The other paper I have posted on my Home Page so far, Financing the Rehabilitation of our Inner Cities, also addresses this problem indirectly, as one of the beneficial side effects of the proposal. As our inner city areas are rebuilt, the tax base will increase, which will reduce the debt, and new businesses will move back to these areas to serve those who move into the rebuilt areas, which will increase the number of places where people will be able to invest their money, which will increase savings and provide jobs. As more people are working, they will then have more money to save and invest, making them less dependent upon government programs.
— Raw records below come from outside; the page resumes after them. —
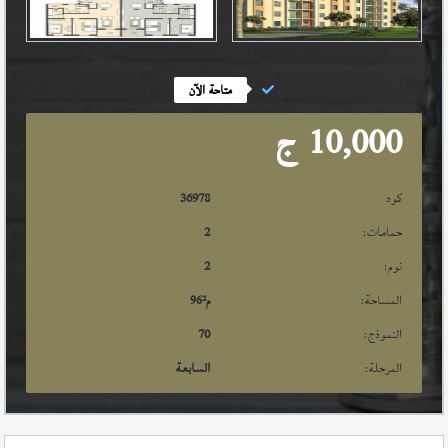
متاحة الآن
10,000
ج
كود
36978
حمامات:
2
نوم:
2
المساحة:
م²
96
النموذج:
70
المرحلة:
السابعة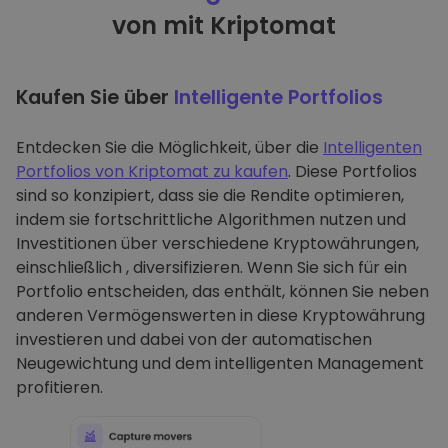
von mit Kriptomat
Kaufen Sie über
Intelligente Portfolios
Entdecken Sie die Möglichkeit, über die
Intelligenten
Portfolios von Kriptomat zu kaufen
. Diese Portfolios
sind so konzipiert, dass sie die Rendite optimieren,
indem sie fortschrittliche Algorithmen nutzen und
Investitionen über verschiedene Kryptowährungen,
einschließlich , diversifizieren. Wenn Sie sich für ein
Portfolio entscheiden, das enthält, können Sie neben
anderen Vermögenswerten in diese Kryptowährung
investieren und dabei von der automatischen
Neugewichtung und dem intelligenten Management
profitieren.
By investing more into the stock market, companies will have more money available to imcrease their capital investments, which would hopefully improve productivity enough to provide more money for increased savings. Also, I have no problems with increasing the limits of tax deferred investments in IRAs or with making them more available to people covered by pension plans and 401K plans. As long as the budget cuts needed to cover any revenue shortfalls this move would cause are made.
The debt does begin to change in 2025 as the SSTF begins to sell excess stocks to stay within the gradually reduced percentage limits. The proceeds from the sale of these excess stocks would be used to pay off the principle on the federal debt. Under this plan, the entire U.S. federal debt will be completely paid off by 2035, probably sooner.
> If the gov. were to invest heavily in the stock market, it would have to >find buyers in the market for its bonds in order to finance the portion of >the debt that currently is financed with Social Security surpluses. Most >likely, it would have to raise interest on the bonds in order to get >investors to buy them. That would make the interest on the debt go up.
I acknowledge this potential problem in my paper. I hope to ease these effects by gradually phasing in the program and easing out of investments in U.S. govt. securities over a 10 to 15 year period, which hopefully will ease the impact on interest rates. Also, by placing a time limit upon when the Social Security Trust Fund will no longer be financing the federal debt, I hope to force the President and Congress to work together to begin reducing the debt, which would also ease the pressure on interest rates.
> Many people are rightly very concerned about having the government be a >big player in the stock market. They have no confidence in politicians making >the best investment decisions for Social Security. In addition, the >government would be the largest investor in every company that it invested in >and, by dint of that influence, would be the controlling investor in those >companies. This effect can be avoided by using "index funds," but your plan >specifically calls for investing in stocks that pay high dividends.
I agree with these concerns. That is why I built safeguards into my proposal. I stressed that the shares the government owns would be NON-VOTING shares, and would be purchased and sold according to strict formulas, with disqualification only for egregious criminal conduct. There would also be percentage limits on the amount of shares of a particular company that the government could own.
> We will watch your Home Page to see what kind of response you get for your >proposal.
With your permission, I would like to include your message and my responses on my Home Page. Very shortly, I hope to have it where people will be able to leave their comments directly so that others will be able to read them and comment on them. This, I hope will encourage others to think about the problems with Social Security and other issues so that we may be able to come up with a workable solution.
Thank you for your response. I hope I have addressed the concerns you have with my proposal. I will be the first to admit that my proposal is not perfect, but I feel that it provides a solid foundation for the reform of the Social Security System that is needed to keep it from bankruptcy. I completely agree with you about how important it is to get people to start thinking about this looming problem. That is why I posted my paper. Hopefully, it will encourage people to begin discussing possible solutions to this problem.